Vigilante, o Poeta Vigilante
Março 29th, 2012

A poesia perdeu uma das suas páginas

livraria de poesia fecha portas

O lead da notícia do público que me leva a escrever hoje é a seguinte:

Lisboa perdeu a sua única livraria exclusivamente dedicada à poesia. Lisboa e o país. A Poesia Incompleta era caso sem-par em Portugal até hoje, terça-feira, dia em que fechou as portas. O proprietário, Mário Guerra, admite reabrir num outro espaço, mas não consegue esconder a profunda desilusão com o rumo do país. Podem ler a notícia na integra no público.

Portugal é um país de poetas que não lê poesia, segundo várias editoras e livreiros a venda de poesia têm vindo a aumentar, mas este é o género literário com o número mais baixo de vendas. Relembro um artigo publicado em Março de 2010 no DN onde Mário Guerra, proprietário da livraria Poesia Incompleta afirmava que “passa muitos dias sem vender livro nenhum” e ainda que ”se lê, se fala ou se compra poesia de forma superficial, porque as pessoas não têm coragem de assumir que não lhes interessa“.

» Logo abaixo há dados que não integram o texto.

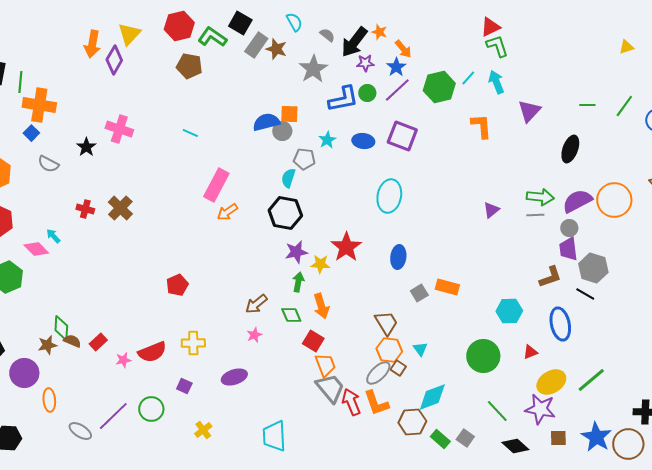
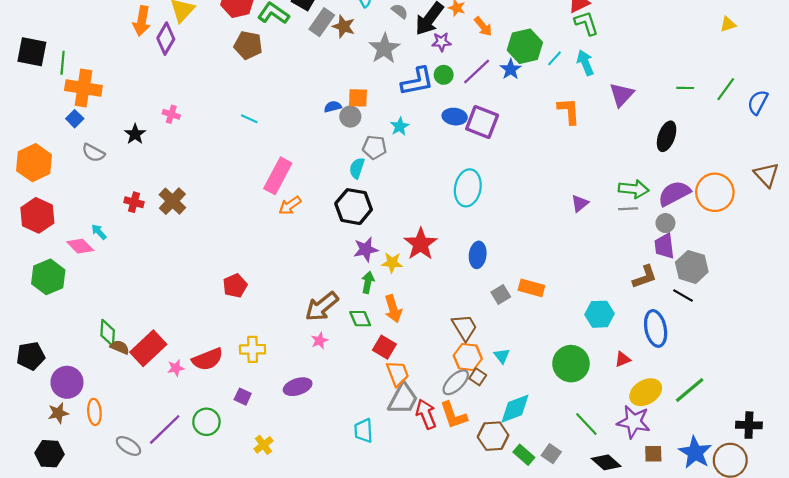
blue star: (396, 67) -> (511, 69), moved
green hexagon: (439, 87) -> (525, 46), moved
blue semicircle: (266, 122) -> (333, 107), size x0.6
pink cross: (119, 129) -> (171, 114), size x0.6
blue ellipse: (363, 141) -> (455, 117), moved
brown arrow: (256, 304) -> (322, 307), size x1.4
red rectangle: (98, 342) -> (148, 348), size x1.8
brown star: (47, 345) -> (58, 413), moved
gray trapezoid: (330, 388) -> (403, 399), turned 68
cyan trapezoid: (274, 436) -> (363, 431), moved, size x0.7

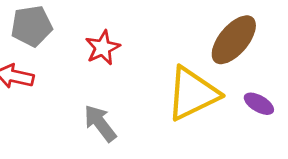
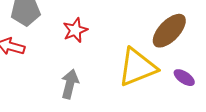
gray arrow: (100, 123) -> (70, 84), turned 48

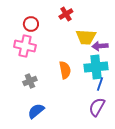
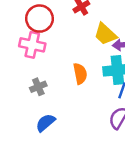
red circle: (31, 24) -> (39, 19), size x1.5
yellow trapezoid: (86, 37) -> (105, 34), turned 40

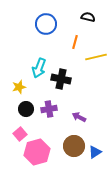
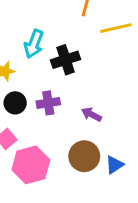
black cross: (61, 79) -> (66, 60), turned -30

Com o fecho desta livraria perdeu-se um pedaço de história e igualmente um pedaço em cada amante de poesia. As pessoas cada vez mais procuram entretenimento, um entretenimento efémero e que não obrigue ao pensamento e à divagação em que a poesia nos afoga. Por outro lado as editoras parecem viver cada vez mais focadas em cifrões e não em pessoas, procurando cada vez mais promover os seus “besta-sellers” que inundam as prateleiras de futilidades. As editoras na sua generalidade pouco ou nada investem em poesia, a poesia não vende e o ciclo renova-se.

Amanhã, a PI fechará portas.
Espera-se que as reabra em breve, num novo local.
Este foi o comentário que deu origem a este notícia e que foi publicado no blog oficial da Poesia Incompleta. Resta-nos acreditar que esta possa voltar a abrir num novo espaço, com uma nova vida e que o público saiba lhe dar o seu devido valor. É ainda de salientar livrarias como a Poetria no Porto que conseguem manter viva a poesia e o teatro desde 2003, contra todas as adversidades que um país como Portugal coloca…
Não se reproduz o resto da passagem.